■ **WORK ORDER**:
The required result is every line of the records that includes "Lavawall".
_____
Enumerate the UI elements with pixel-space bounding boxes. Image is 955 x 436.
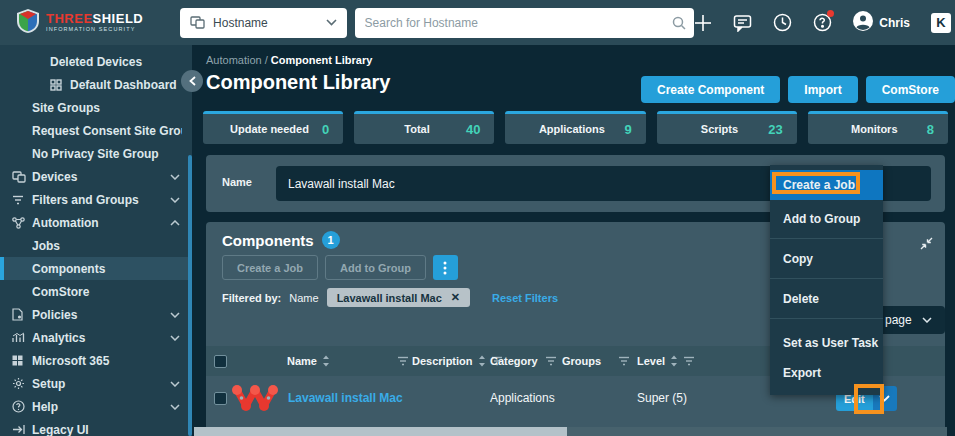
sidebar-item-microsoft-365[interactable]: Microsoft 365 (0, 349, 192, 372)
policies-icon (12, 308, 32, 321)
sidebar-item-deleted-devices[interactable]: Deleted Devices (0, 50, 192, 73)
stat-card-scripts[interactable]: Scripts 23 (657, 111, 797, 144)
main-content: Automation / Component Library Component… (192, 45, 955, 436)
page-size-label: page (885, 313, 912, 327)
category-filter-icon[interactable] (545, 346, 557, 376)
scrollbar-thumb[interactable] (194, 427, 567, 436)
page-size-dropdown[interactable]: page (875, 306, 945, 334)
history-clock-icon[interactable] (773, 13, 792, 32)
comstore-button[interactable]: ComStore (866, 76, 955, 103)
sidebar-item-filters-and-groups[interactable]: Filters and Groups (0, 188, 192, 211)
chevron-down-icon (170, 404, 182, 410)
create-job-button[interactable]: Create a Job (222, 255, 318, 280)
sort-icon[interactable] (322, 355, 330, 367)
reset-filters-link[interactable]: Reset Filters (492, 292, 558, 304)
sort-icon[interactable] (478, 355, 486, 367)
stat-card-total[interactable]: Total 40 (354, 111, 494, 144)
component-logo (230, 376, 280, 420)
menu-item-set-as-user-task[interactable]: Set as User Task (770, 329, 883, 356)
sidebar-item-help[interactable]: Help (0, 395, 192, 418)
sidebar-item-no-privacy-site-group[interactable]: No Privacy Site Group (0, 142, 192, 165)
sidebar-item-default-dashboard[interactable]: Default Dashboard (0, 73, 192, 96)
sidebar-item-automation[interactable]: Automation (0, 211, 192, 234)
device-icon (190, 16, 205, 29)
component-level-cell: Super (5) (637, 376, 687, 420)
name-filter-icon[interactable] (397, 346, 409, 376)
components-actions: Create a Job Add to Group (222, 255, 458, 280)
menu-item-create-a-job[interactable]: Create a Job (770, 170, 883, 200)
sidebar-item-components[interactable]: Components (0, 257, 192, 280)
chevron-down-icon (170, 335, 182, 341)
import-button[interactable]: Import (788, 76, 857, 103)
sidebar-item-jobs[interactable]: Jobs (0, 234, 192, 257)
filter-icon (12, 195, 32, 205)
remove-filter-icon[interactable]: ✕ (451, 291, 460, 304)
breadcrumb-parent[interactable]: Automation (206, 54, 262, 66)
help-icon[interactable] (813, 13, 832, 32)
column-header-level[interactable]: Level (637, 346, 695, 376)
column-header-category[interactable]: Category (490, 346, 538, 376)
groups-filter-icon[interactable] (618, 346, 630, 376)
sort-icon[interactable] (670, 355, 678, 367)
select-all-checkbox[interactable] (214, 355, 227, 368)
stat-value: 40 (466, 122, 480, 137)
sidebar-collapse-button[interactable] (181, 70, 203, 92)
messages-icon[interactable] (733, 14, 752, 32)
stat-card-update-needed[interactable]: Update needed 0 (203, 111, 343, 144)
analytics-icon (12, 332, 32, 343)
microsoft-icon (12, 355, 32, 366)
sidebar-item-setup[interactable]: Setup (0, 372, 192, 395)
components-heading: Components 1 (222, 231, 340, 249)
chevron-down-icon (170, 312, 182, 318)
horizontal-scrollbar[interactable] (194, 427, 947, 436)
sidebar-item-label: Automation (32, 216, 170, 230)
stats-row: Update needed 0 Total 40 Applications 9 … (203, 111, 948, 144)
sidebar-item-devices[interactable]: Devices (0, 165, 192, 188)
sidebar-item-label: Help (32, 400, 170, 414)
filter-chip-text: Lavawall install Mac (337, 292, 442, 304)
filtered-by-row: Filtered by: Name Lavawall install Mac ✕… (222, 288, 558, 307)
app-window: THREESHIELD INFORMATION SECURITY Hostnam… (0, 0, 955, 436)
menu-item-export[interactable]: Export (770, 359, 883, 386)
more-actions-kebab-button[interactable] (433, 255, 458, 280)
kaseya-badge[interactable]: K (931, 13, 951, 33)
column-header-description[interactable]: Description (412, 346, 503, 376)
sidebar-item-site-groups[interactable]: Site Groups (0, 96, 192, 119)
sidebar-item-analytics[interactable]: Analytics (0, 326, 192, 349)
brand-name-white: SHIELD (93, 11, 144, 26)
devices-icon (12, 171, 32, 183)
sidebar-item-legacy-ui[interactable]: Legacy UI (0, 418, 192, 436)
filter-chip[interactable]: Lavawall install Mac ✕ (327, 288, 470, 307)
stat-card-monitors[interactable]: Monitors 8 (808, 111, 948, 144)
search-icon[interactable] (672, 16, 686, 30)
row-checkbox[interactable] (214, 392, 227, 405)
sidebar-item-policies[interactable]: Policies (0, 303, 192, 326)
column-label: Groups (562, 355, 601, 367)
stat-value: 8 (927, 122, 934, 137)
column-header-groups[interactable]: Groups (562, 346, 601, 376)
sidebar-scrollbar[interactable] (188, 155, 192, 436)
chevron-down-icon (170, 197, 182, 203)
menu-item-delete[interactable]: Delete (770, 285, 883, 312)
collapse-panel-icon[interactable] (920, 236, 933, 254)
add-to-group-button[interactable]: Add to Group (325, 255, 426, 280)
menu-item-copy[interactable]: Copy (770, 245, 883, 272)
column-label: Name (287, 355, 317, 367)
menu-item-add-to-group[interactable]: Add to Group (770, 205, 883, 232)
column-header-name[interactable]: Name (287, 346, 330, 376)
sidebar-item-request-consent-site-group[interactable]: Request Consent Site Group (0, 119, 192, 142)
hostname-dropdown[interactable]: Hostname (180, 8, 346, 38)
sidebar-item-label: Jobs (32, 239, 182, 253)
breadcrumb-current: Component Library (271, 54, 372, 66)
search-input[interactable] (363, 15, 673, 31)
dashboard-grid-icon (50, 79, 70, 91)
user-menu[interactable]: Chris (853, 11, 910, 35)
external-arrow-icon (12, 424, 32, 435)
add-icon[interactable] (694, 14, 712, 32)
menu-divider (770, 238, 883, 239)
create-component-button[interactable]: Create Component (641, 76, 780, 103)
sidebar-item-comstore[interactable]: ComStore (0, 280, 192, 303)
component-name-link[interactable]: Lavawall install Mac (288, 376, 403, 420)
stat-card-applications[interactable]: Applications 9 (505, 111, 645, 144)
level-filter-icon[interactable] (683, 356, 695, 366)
_____
■ **SOLVED PROBLEM**:
filter-chip-text: Lavawall install Mac (337, 292, 442, 304)
filtered-by-row: Filtered by: Name Lavawall install Mac ✕… (222, 288, 558, 307)
filter-chip[interactable]: Lavawall install Mac ✕ (327, 288, 470, 307)
component-name-link[interactable]: Lavawall install Mac (288, 376, 403, 420)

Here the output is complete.